It had been nearly one year since the Melbourne Rebels played at home – March 7th 2020.

At that time, Super Rugby was played across four continents and five countries, with the Rebels defeating the Lions 37-17 at AAMI Park.

Last Friday’s match with the Waratahs marked their official homecoming, becoming the final men’s professional side to be allowed to play a home game in Victoria.

The Rebels honoured the occasion with a near-perfect performance, dominating the contest as they cruised to a 33-14 victory.

Flyhalf Matt Toomua turned it on for their faithful crowd, scoring 18 points in the first half to secure their second win in a row.

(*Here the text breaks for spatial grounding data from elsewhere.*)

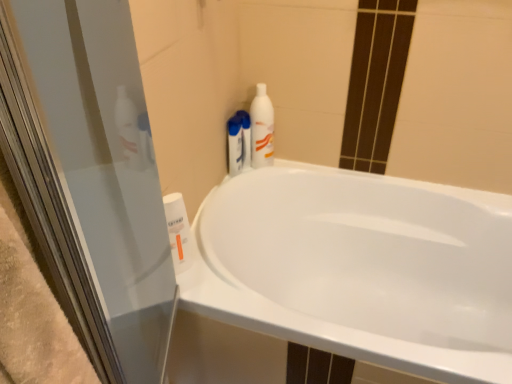 Locate an element on the screen. The height and width of the screenshot is (384, 512). free space in front of white glossy bottle at upper right, the first cleaning product viewed from the right is located at coordinates click(251, 182). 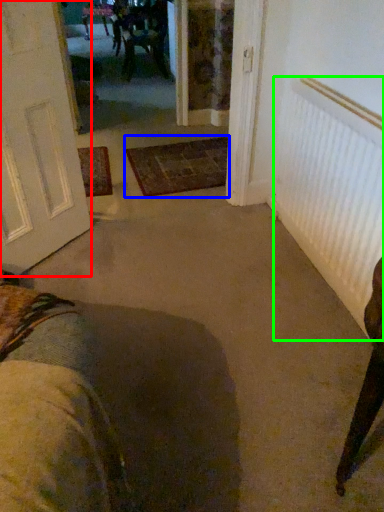 Question: Considering the real-world distances, which object is closest to door (highlighted by a red box)? doormat (highlighted by a blue box) or radiator (highlighted by a green box).

Choices:
 (A) doormat
 (B) radiator

Answer: (A) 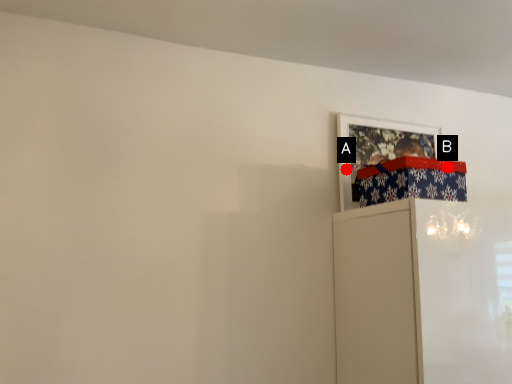 Question: Two points are circled on the image, labeled by A and B beside each circle. Which point appears closest to the camera in this image?

Choices:
 (A) A is closer
 (B) B is closer

Answer: (B) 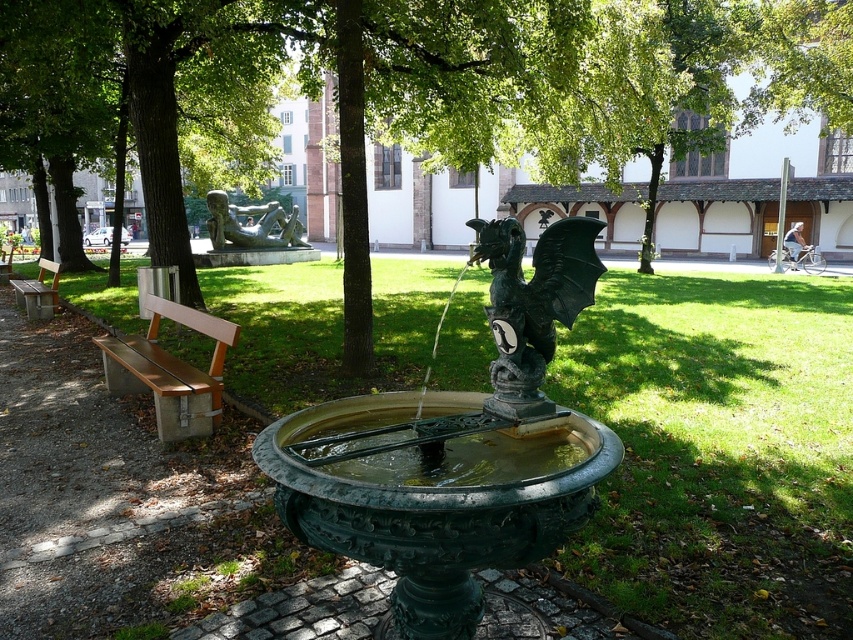 Does green leafy tree at center appear under green patinated metal dragon fountain at center?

It would have felt like a lifetime away from home for the Rebels, who like many Victorian-based teams, were forced to relocate as a result of the COVID outbreak.

They played the entirety of the 2020 season in NSW, with the club making its first finals appearance since their inception.

For Rebels and Wallabies hooker Jordan Uelese, a planned one-week stint turned into a five-month trip away from home, immediately joining the Wallabies camp after the Super Rugby season.

“We had two days to pack our bags, they said we’ll be away for a week and then ended up being away for five months,” he told Sporting News.

“Obviously we went into Wallabies camp post our Super Rugby season, so I was away for another three months again.

“It was a long stint away from home…I guess it was pretty tough, but when you’re doing what you love and you get paid to do what you love, it’s tough but there’s always a silver lining in things.”

2021 loomed as the homecoming for the club, with a clash with the Brumbies in round three earmarked as their return.

However, the dream turned into a nightmare as Melbourne was plunged into lockdown in February.

Whilst the Australian Open was allowed to continue, the Rebels were once again moved from their home, undertaking a mad scramble across the border to get to ACT.

“I was racing to the border, the ACT, we had 65 people in cars,” coach Dave Wessels said after their win over the Force.

“I wasn’t sure where we were going to stay. It was midnight. I was lining up a night of sleeping in my car. So that’s where we started a few weeks ago.

“The players have really handled that well, things have been thrown at us, and it’s been a blessing for the group because it’s made us more resilient.”

In order to avoid quarantining for 14 days, the fixture was shifted  to allow them to play their opening games in Queensland, ACT and Western Australia.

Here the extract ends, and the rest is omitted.